Wie schafft es das Mittelalter, diese uns nicht nur zeitlich, sondern oftmals auch inhaltlich fern liegende und fremd erscheinende Epoche der europäischen Geschichte den kollektiven Vorstellungsraum von Menschen im 20. und 21. Jahrhundert zu beeinflussen? Dies ist die Kernfrage des Dissertationsprojektes zum Mittelalter als Vermittlungsinstanz in Weltentwürfen des 20. und 21. Jahrhunderts. Selbstverständlich kann das Mittelalter seinen Einfluss nicht mehr unmittelbar auf die Gegenwart ausüben - schließlich hat in Europa je nach Periodisierungsansatz vor etwa 500 Jahren die Neuzeit das Mittelalter ‚abgelöst'. Nein, es ist vielmehr eine Reihe von ‚mittelalterlichen Bausteinen', aus ihrem mittelalterlichen Kontext gerissene Ereignisse, Personen oder auch Strukturen, die die gegenwärtigen Lebenswelten vieler Menschen noch immer prägen.

In den letzten Jahrzehnten widmete sich eine Vielzahl von zum Teil Aufsehen erregender Arbeiten der Frage nach den Ursprüngen der bisweilen mythisch sehr aufgeladenen Nationalgeschichten vieler Länder Europas. Das Ergebnis war der Befund, die Nationalstaaten und deren ‚eigene' Geschichte(n) seien im ‚langen' 19. Jahrhundert im Zuge der aufkommenden Nationalismusbewegung quasi ‚erfunden' worden, wie es der Brite Eric J. Hobsbawm formulierte. Diese nationalen Metaerzählungen der Vergangenheit haben das Geschichtsbild vieler Menschen bis weit ins 20. Jahrhundert hinein geprägt, was ihnen nicht zuletzt durch ihre Fähigkeit gelang, sich immer wieder an neue politische und soziale Verhältnisse anzupassen.

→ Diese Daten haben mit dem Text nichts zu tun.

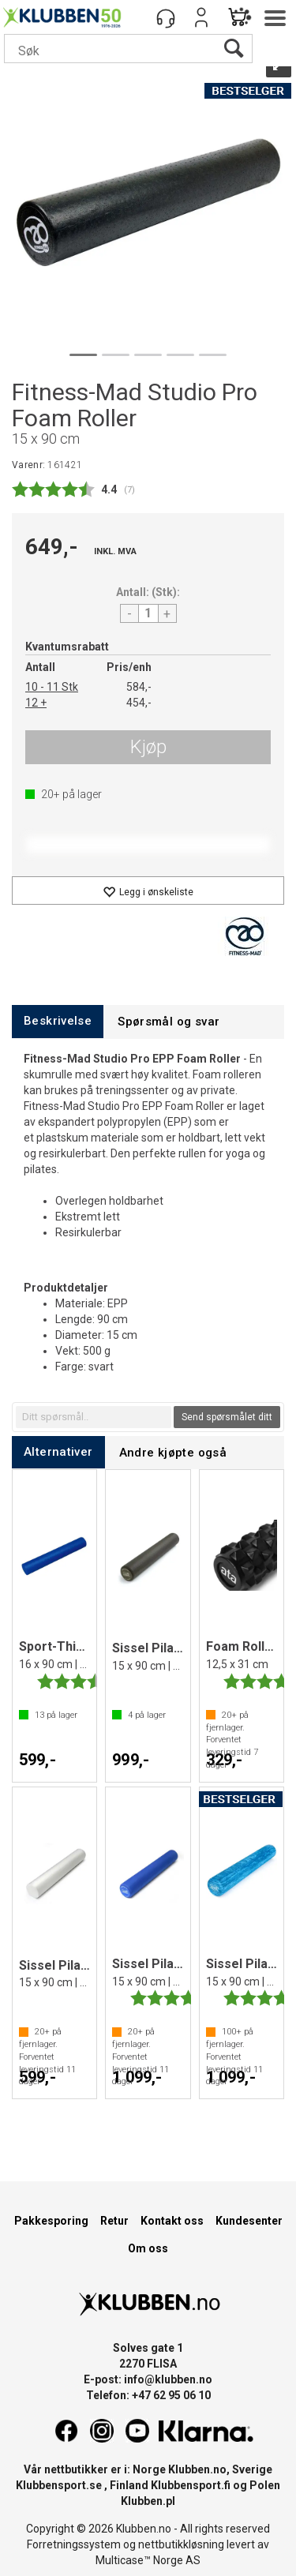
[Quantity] (148, 613)
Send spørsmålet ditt (227, 1417)
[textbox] (93, 1417)
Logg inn (201, 17)
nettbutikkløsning (181, 2544)
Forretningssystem (74, 2544)
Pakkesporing (51, 2220)
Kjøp (148, 747)
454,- (139, 702)
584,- (139, 687)
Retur (114, 2220)
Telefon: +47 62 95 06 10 (148, 2395)
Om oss (148, 2248)
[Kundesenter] (166, 17)
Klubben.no (197, 2469)
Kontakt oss (172, 2220)
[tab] (57, 1021)
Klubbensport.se (59, 2485)
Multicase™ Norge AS (148, 2560)
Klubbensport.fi (190, 2485)
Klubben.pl (148, 2501)
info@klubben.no (168, 2379)
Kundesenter (249, 2220)
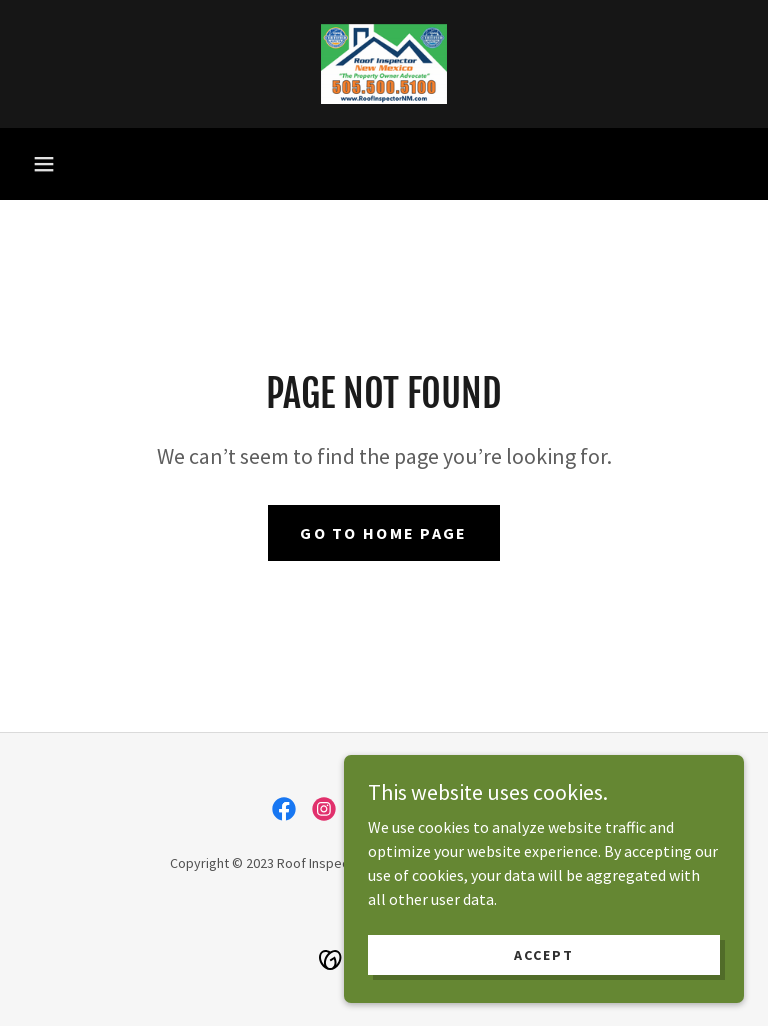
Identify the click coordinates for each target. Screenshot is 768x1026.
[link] (384, 64)
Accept (544, 968)
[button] (44, 164)
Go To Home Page (383, 533)
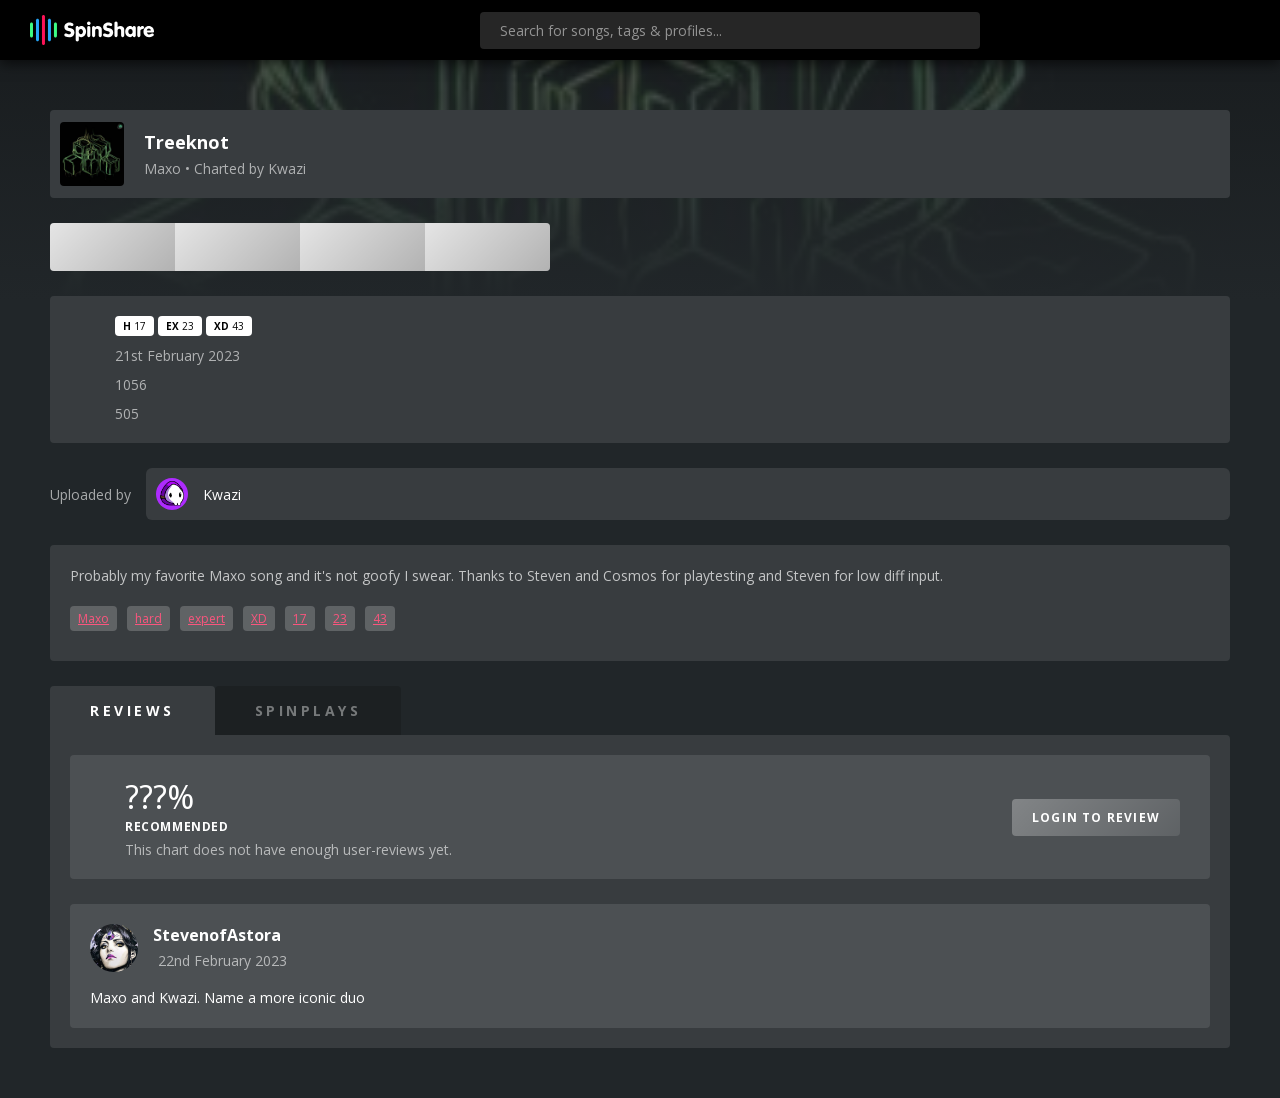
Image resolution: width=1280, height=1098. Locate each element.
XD (259, 618)
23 (340, 618)
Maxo (93, 618)
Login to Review (1096, 817)
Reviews (132, 710)
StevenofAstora (217, 935)
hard (148, 618)
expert (206, 618)
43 (380, 618)
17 (300, 618)
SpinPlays (308, 710)
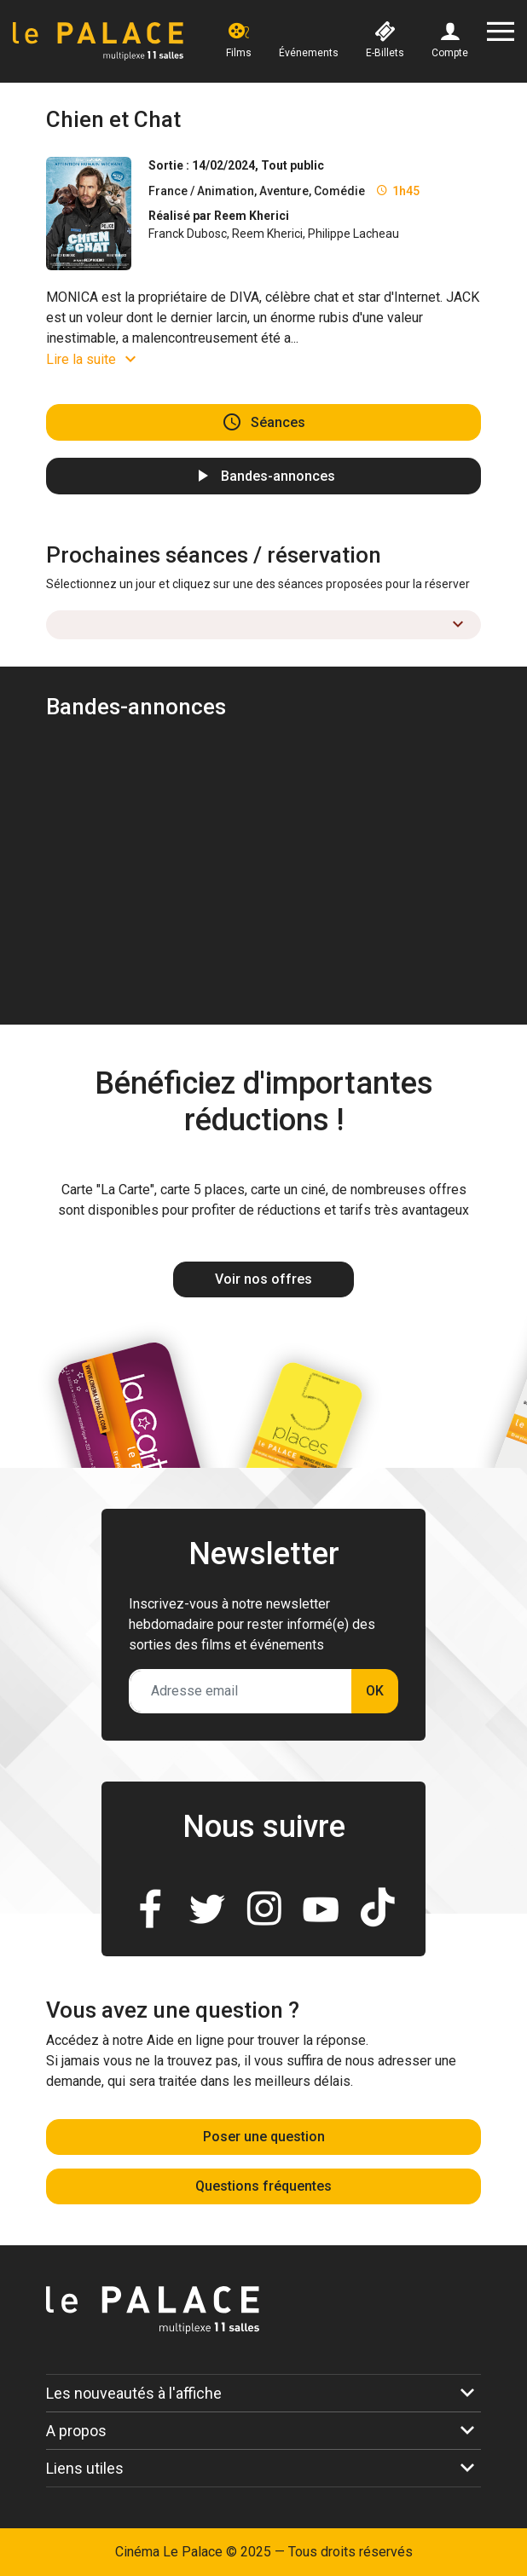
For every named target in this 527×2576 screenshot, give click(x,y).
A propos (76, 2431)
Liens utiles (85, 2468)
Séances (278, 422)
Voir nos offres (263, 1279)
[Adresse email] (241, 1691)
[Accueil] (98, 41)
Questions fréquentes (263, 2186)
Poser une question (264, 2136)
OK (375, 1691)
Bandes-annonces (278, 476)
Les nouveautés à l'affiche (134, 2393)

Von diesen Erkenntnissen ausgehend soll nun an Hand neuer Fallstudien die Existenz und die Ausgestaltung ‚mittelalterlicher Bausteine' in verschiedenen kollektiven Vorstellungsräumen während der letzten 30 Jahre lokalisiert und analysiert werden. Schaffen es die Metaerzählungen des Mittelalters auch in Zeiten der Globalisierung, Vermittler bei der Konstruktion überschaubarer kollektiver Vorstellungsräume zu fungieren, wie es ihnen im 19. Jahrhundert bei der ideellen Erschaffung der Nationalstaaten gelang?

Die Fallstudien sollen drei zentrale Ebenen territorial abgrenzbarer kollektiver Vorstellungsräume abdecken. Auf der untersten, lokalen Ebene rückt die Betrachtung der Metropolregion Rhein-Neckar und ihrer gegenwärtigen Versuche der Identitätsbildung mit Hilfe mittelalterlicher Geschichte ins Zentrum des Interesses. Analog dazu schließen sich auf der obersten, supranationalen Ebene die entsprechenden Versuche der Europäischen Union zur Schaffung einer ‚europäischen Identität' unter Bezugnahme auf das Mittelalter an. In gewisser Weise ‚dazwischen' liegt die Ebene der Nationalstaaten oder der national verfassten Gemeinschaften, an Hand derer herausgearbeitet werden kann, wie die hier im 19. Jahrhundert geschaffenen Identifikationsangebote des Mittelalters auch zu Beginn des 21. Jahrhunderts über eine gewisse Wirkmächtigkeit verfügen. Als Fallstudie wird hier die spanische autonome Gemeinschaft Katalonien dienen, deren identitäres Selbstbild noch immer sehr auf das Mittelalter Bezug nimmt. Untersuchungsgegenstände sind gleichberechtigt nebeneinander Darstellungen mittelalterlicher Geschichte in Schulbüchern, populärhistorischen Zeitschriften, historischen Romanen und musealen Ausstellungen, aber auch die tagespolitische Berichterstattung und deren Bezugnahme auf mittelalterliche Geschichte zur Herausstellung und Betonung aktueller Ereignisse.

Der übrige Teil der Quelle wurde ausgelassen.